Figure 5.

Calcium is necessary and sufficient for FUS translocation in primary cortical and motor neurons. A, reducing extracellular calcium levels with 2 mm EGTA attenuates FUS egress (green) in MAP2-positive neurons (red) following excitotoxic insult. Nuclei were stained with DAPI (blue). B, quantification of confocal microscopy findings in A confirmed the effect of EGTA treatment (two-way ANOVA and Tukey's post hoc test; for all statistical comparisons, ****, p < 0.0001; n = 4 biological replicates). C and D, application of 10 μm of the calcium ionophore, ionomycin (Iono), for 1 h induced FUS translocation relative to the DMSO control (Student's t test; ****, p < 0.0001; n = 3 biological replicates).
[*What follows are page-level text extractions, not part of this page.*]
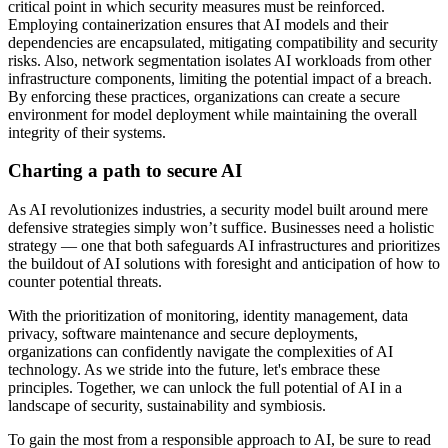
critical point in which security measures must be reinforced.
Employing containerization ensures that AI models and their
dependencies are encapsulated, mitigating compatibility and security
risks. Also, network segmentation isolates AI workloads from other
infrastructure components, limiting the potential impact of a breach.
By enforcing these practices, organizations can create a secure
environment for model deployment while maintaining the overall
integrity of their systems.
Charting a path to secure AI
As AI revolutionizes industries, a security model built around mere
defensive strategies simply won’t suffice. Businesses need a holistic
strategy — one that both safeguards AI infrastructures and prioritizes
the buildout of AI solutions with foresight and anticipation of how to
counter potential threats.
With the prioritization of monitoring, identity management, data
privacy, software maintenance and secure deployments,
organizations can confidently navigate the complexities of AI
technology. As we stride into the future, let's embrace these
principles. Together, we can unlock the full potential of AI in a
landscape of security, sustainability and symbiosis.
To gain the most from a responsible approach to AI, be sure to read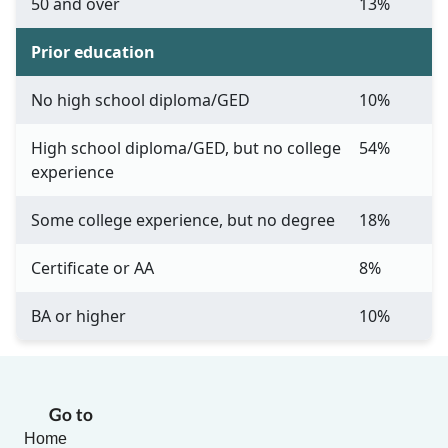
50 and over
13%
Prior education
No high school diploma/GED
10%
High school diploma/GED, but no college
54%
experience
Some college experience, but no degree
18%
Certificate or AA
8%
BA or higher
10%
Go to
Home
E and F, FUS translocation induced by hyperosmotic stress (HOS) was not significantly attenuated by EGTA treatment (two-way ANOVA and Tukey's post hoc test; for all significant statistical comparisons, ****, p < 0.0001, n.s. = nonsignificant; n = 3 biological replicates). G and H, 10-min treatment of 300 μm kainic acid (KA) followed by a 1-h recovery induced FUS egress in primary motor neurons. Neurons were identified using the neuronal marker, TUJ1 (red), and nuclei were stained with DAPI (blue). H, kainic acid–induced FUS egress was statistically significant relative to the washout control; however, the addition of EGTA did not significantly restore FUS localization (two-way ANOVA and Tukey's post hoc test; *, p < 0.0190, n.s. = nonsignificant; control and KA, n = 8 biological replicates, EGTA and KA + EGTA n = 3 biological replicates). Black squares indicate individual cell measurements normalized to the average of the replicate control. Accordingly, means represent the normalized average of biological replicates. Error bars represent S.E. Scale bars = 10 μm.